There might have been more than one Great Bang. Another Big Bang that filled our universe with dark matter particles may have occurred at the same time as the emergence of all the particles and radiation in the cosmos. And perhaps we can find it.
According to conventional cosmological theory, the early universe was a very strange world. The event of inflation, which occurred very soon after the Big Bang and caused our universe to experience an era of extremely rapid expansion, was perhaps the most significant thing to occur in our universe. When inflation came to an end, the exotic quantum fields that were responsible for it decayed, transforming into the current deluge of particles and radiation.
During a process known as Big Bang nucleosynthesis, these electrons started to put themselves together to form the first protons and neutrons less than 20 minutes after the Big Bang.
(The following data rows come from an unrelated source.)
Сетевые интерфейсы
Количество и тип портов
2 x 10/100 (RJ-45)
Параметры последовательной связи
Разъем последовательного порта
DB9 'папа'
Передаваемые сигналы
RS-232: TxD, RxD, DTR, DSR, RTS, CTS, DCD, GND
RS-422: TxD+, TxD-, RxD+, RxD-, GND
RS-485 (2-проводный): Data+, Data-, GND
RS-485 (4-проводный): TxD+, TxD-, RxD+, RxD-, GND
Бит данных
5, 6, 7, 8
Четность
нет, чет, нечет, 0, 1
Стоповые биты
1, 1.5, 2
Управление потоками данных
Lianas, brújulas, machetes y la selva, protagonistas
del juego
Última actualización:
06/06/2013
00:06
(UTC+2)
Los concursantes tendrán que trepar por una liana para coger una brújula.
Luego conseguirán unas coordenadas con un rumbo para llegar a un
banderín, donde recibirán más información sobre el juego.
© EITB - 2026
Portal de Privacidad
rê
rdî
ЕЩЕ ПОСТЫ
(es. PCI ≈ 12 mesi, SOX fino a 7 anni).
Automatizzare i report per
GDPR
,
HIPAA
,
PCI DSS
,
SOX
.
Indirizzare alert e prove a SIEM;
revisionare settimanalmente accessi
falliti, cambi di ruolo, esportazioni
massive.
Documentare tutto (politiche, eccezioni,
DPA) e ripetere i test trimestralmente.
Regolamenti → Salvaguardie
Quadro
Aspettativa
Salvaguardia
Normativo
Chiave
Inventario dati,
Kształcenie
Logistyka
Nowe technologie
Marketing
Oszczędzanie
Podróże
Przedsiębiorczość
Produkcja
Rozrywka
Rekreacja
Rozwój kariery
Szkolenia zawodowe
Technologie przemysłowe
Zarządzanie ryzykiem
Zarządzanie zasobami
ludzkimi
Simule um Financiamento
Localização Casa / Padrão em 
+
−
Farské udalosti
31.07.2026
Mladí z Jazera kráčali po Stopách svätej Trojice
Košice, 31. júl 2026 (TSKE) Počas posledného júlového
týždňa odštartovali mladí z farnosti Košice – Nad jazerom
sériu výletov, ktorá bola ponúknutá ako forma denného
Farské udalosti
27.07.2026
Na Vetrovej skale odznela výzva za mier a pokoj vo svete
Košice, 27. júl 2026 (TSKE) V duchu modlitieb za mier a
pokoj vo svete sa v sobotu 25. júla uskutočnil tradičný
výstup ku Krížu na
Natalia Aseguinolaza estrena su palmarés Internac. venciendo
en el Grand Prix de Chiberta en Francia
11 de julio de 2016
A cornerstone of contemporary cosmology, big bang nucleosynthesis makes precise predictions of the universe’s hydrogen and helium content.
We still don’t comprehend the dark matter, the enigmatic and invisible form of matter that makes up the vast majority of the universe’s mass, despite the success of our model of the early universe. In Big Bang theories, it is generally accepted that the same process that produced electrons and radiation also produced dark matter. The dark matter then continued to linger, oblivious to everyone else.
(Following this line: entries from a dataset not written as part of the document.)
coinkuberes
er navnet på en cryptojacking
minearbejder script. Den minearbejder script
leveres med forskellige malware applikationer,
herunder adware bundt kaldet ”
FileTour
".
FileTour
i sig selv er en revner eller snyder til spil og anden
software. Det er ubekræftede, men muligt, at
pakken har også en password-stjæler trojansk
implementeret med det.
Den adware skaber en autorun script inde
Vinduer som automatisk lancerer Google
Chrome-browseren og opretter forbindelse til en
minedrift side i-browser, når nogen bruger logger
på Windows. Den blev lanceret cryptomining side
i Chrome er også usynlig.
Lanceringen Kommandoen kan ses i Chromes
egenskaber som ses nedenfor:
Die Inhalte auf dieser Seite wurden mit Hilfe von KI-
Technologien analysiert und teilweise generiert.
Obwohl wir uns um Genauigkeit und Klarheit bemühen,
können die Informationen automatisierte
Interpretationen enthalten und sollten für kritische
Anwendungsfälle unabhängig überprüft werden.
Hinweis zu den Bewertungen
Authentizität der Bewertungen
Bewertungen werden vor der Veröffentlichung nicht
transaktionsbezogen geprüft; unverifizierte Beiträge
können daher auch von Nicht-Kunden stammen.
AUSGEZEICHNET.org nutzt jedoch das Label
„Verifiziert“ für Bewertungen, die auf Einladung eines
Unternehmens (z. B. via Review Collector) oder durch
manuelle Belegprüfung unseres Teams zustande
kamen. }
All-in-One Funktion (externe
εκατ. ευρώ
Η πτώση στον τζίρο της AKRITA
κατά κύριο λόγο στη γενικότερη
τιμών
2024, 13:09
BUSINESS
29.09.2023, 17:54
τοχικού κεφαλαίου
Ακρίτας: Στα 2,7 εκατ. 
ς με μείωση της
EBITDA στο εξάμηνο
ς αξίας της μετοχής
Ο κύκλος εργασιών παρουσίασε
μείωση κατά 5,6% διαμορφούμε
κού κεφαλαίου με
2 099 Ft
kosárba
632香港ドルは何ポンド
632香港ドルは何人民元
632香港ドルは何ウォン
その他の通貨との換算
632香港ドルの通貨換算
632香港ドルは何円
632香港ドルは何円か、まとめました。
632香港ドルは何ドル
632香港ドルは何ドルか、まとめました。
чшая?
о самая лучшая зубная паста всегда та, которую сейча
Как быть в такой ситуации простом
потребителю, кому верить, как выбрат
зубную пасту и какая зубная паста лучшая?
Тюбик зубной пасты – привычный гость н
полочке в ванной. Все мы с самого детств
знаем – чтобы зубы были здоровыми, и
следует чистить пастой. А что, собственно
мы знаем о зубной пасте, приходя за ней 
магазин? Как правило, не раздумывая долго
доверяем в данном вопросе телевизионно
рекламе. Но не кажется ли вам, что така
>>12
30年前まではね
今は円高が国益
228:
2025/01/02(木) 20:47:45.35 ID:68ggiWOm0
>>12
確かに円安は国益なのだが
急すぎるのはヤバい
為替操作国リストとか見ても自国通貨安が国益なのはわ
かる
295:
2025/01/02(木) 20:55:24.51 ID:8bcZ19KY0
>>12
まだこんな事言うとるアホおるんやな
However, a group of experts has put forth a novel concept. They contend that the Big Bang and inflationary periods were not unique. It’s possible that the evolution of dark matter took a totally different path. In this scenario, even after inflation stopped, the cosmos was still flooded with radiation and particles. Dark matter, however, is not. Instead, a portion of the quantum field persisted and did not vanish. That extra quantum field ultimately underwent a transformation that led to the formation of dark matter as the universe cooled and expanded.
This method has the benefit of separating the evolution of dark matter from that of ordinary matter, allowing us to continue thinking about the Big Bang’s nucleosynthesis while dark matter develops in a different direction.
This method also makes it possible to investigate a wide range of theoretical models of dark matter because it is now simpler to keep track of in calculations to see how it might compare to observations because it has a distinct evolutionary track. For instance, the authors of the article were able to conclude that the so-called dark Big Bang had to have occurred when our universe was only a few days old.
The study also discovered that the emergence of a dark Big Bang released a remarkably distinct signature of potent gravitational waves that would endure into the modern cosmos. If these gravitational waves exist, they should be detectable by ongoing studies like pulsar timing arrays.
Although this work provides a clear route to testing the theory, we do not yet know whether a dark Big Bang occurred. On the arXiv preprint server, the research is made public.